La définition originelle de BRAUN
BRAUN dans sa Kasugraphie décrit ainsi CRISES (AUTRES) : « Habituellement les crises sont seulement décrites au médecin mais non vues personnellement par lui ». Il indique comme correspondance R25.8 « Mouvements involontaires anormaux autres et non précisés ». On retiendra aussi la traduction de la version originale des définitions de BRAUN que tenait à jour en 1984 Serge VAN DEN BOSSCHE (SFMG) où ce RC était décrit à l’époque sous le titre « CRISES D’AUTRE TYPE » :
« Cette rubrique regroupe les processus les plus divers survenant par crise, d’origine indéterminée, somatique ou psychique, et inclassables dans aucun tableau typique. « Généralement le médecin n’assiste pas à ces crises. Elles lui sont seulement décrites. « Il s’avère qu’il n’est pas rare qu’au bout de plusieurs années les crises s’avèrent être épileptiques, ou purement psychogènes ».
Pour BRAUN les risques de cette situation sont : Hypoglycémie, Syndrome de Stokes-Adams et Accident vasculaire cérébral transitoire.
Les RC concurrents (c'est-à-dire les VOIR AUSSI du DRC) : Syncope, Troubles polymorphes probablement non organiques, Epilepsie.
Dans un autre RC, qu’il appelait « Effondrement nerveux aigu » (tableau de maladie C):
« Effondrement nerveux », « crise cardiaque », accès de décompensation subite avec cris et pleurs. Réaction générale aiguë à une surcharge psychique avec agitation, tremblement éventuelle tétanie par hyperventilation chez un patient paraissant sain par ailleurs. L’examen somatique (ECG) reste sans particularité ».
Il donnait deux correspondances CIM-10 possibles :
-soit R29.0 Tétanie
-soit R45.7 état de choc émotionnel et tension sans précision

La définition du DRC

Dans sa version actuelle, notre définition n’a qu’une dimension plus limitée, comme l’indique l’introduction de l’argumentaire :
"Cette définition recouvre les épisodes aigus que certains dénomment « crise de tétanie », « crise de spasmophilie », « crise d'hystérie ».Cette dénomination permet de relever des manifestations physiques paroxystiques ne pouvant être rattachées à un seul autre résultat de consultation »
Le DRC indique actuellement comme seule correspondance CIM-10 : R45.7 « Etat de choc émotionnel et tension, sans précision » (R45 Symptômes et signes relatifs à l’humeur). Or c’est probablement une erreur car le code CIM-10 correspondant à la « crise de spasmophilie » est plutôt R29.0

Mais il nous parait que cette dernière interprétation est excessive et présuppose qu’il s’agit toujours de problèmes « psychiatriques » exclusifs.
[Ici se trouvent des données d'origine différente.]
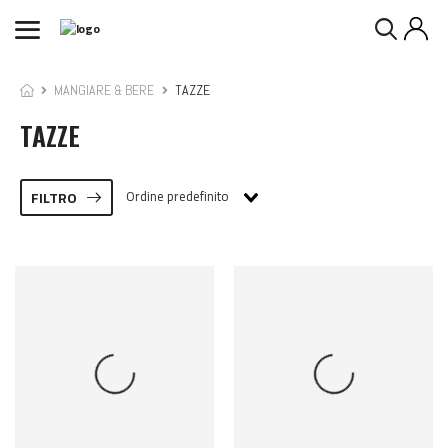
MANGIARE & BERE
TAZZE
TAZZE
Ordine predefinito
FILTRO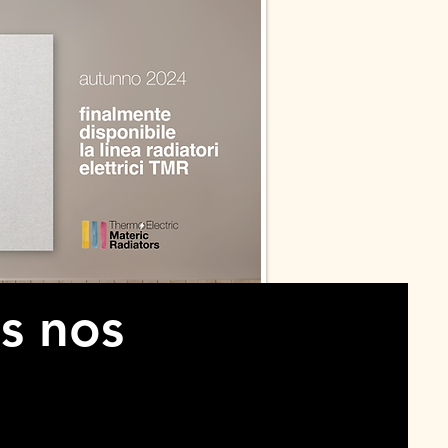
s nos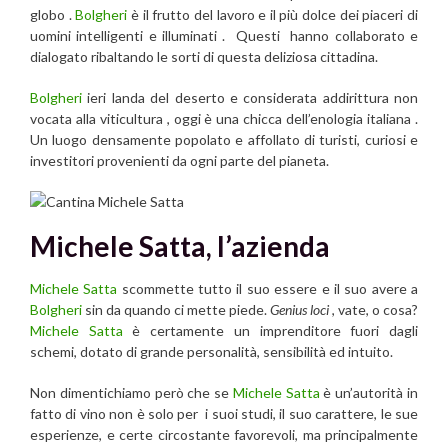
globo .
Bolgheri
è il frutto del lavoro e il più dolce dei piaceri di
uomini intelligenti e illuminati . Questi hanno collaborato e
dialogato ribaltando le sorti di questa deliziosa cittadina.
Bolgheri
ieri landa del deserto e considerata addirittura non
vocata alla viticultura , oggi è una chicca dell’enologia italiana .
Un luogo densamente popolato e affollato di turisti, curiosi e
investitori provenienti da ogni parte del pianeta.
Michele Satta,
l’azienda
Michele Satta
scommette tutto il suo essere e il suo avere a
Bolgheri
sin da quando ci mette piede.
Genius loci
, vate, o cosa?
Michele Satta
è certamente un imprenditore fuori dagli
schemi, dotato di grande personalità, sensibilità ed intuito.
Non dimentichiamo però che se
Michele Satta
è un’autorità in
fatto di vino non è solo per i suoi studi, il suo carattere, le sue
esperienze, e certe circostante favorevoli, ma principalmente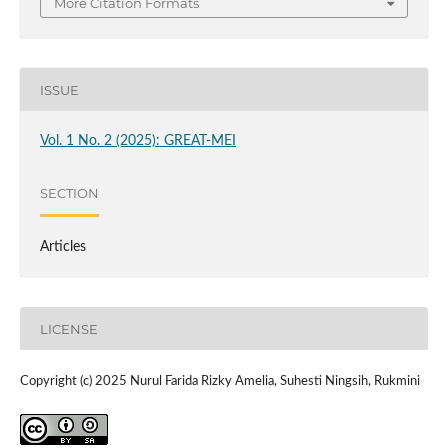
More Citation Formats
ISSUE
Vol. 1 No. 2 (2025): GREAT-MEI
SECTION
Articles
LICENSE
Copyright (c) 2025 Nurul Farida Rizky Amelia, Suhesti Ningsih, Rukmini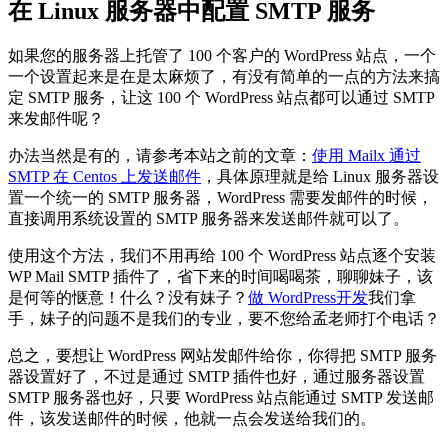
在 Linux 服务器中配置 SMTP 服务
如果您的服务器上托管了 100 个客户的 WordPress 站点，一个
一个设置起来是在是太麻烦了，有没有简单的一点的方法来搞
定 SMTP 服务，让这 100 个 WordPress 站点都可以通过 SMTP
来发邮件呢？
办法当然是有的，请参考本站之前的文章：
使用 Mailx 通过
SMTP 在 Centos 上发送邮件
，具体原理就是给 Linux 服务器设
置一个统一的 SMTP 服务器，WordPress 需要发邮件的时候，
直接调用系统设置的 SMTP 服务器来发送邮件就可以了。
使用这个方法，我们不用再给 100 个 WordPress 站点逐个安装
WP Mail SMTP 插件了，省下来的时间喝喝茶，聊聊妹子，该
是何等的惬意！什么？没有妹子？
做 WordPress开发
我们拿
手，妹子的问题不是我们的专业，要不您给孟老师打个电话？
总之，要想让 WordPress 网站发邮件给你，你得把 SMTP 服务
器设置好了，不过是通过 SMTP 插件也好，通过服务器设置
SMTP 服务器也好，只要 WordPress 站点能通过 SMTP 发送邮
件，该发送邮件的时候，他就一点会发送给我们的。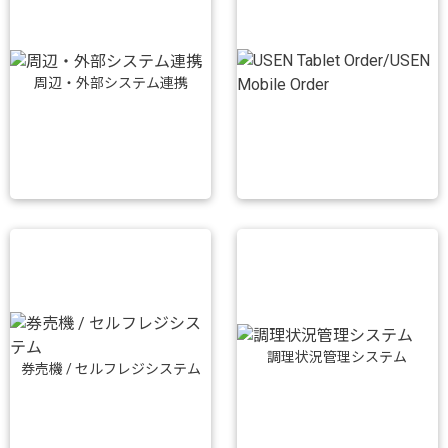
周辺・外部システム連携
調理状況管理システム
券売機 / セルフレジシステム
Or ce RC, comme l’indiquait BRAUN, peut être choisi dès lors que les autres RC (Hypoglycémie, Malaise-évanouissement, Accident vasculaire cérébral, Dyspnée, Plaintes polymorphes etc.) ne peuvent s’appliquer.
Ce devrait être un RC très ouvert qui pourrait éventuellement être révisé en SEP, en EPILEPSIE, en ASTHME, en TROUBLES DU RYTHME (AUTRE) etc.

On peut donc se demander s’il ne faudrait pas réviser cette définition, en lui gardant son caractère « paroxystique » mais en lui faisant correspondre trois codes CIM-10 par trois critères d’inclusion possibles :
- La « crise de tétanie » (excluant bien sûr celles secondaires à une thyroïdectomie ou d’origine parathyroïdienne et les « convulsions dissociatives », anciennement hystériques), avec le code : R29.0 Tétanie
- La « crise de nerfs » qui ne peut être classée en Réaction à situation éprouvante, par le code R45.7 Etat de choc émotionnel et tension, sans précision
- La crise « bizarre » où sont décrits par le malade ou l’entourage des manifestations physiques ne correspondant à aucune maladie typique, par le code : R25.8 Mouvements involontaires anormaux autres et non précisés.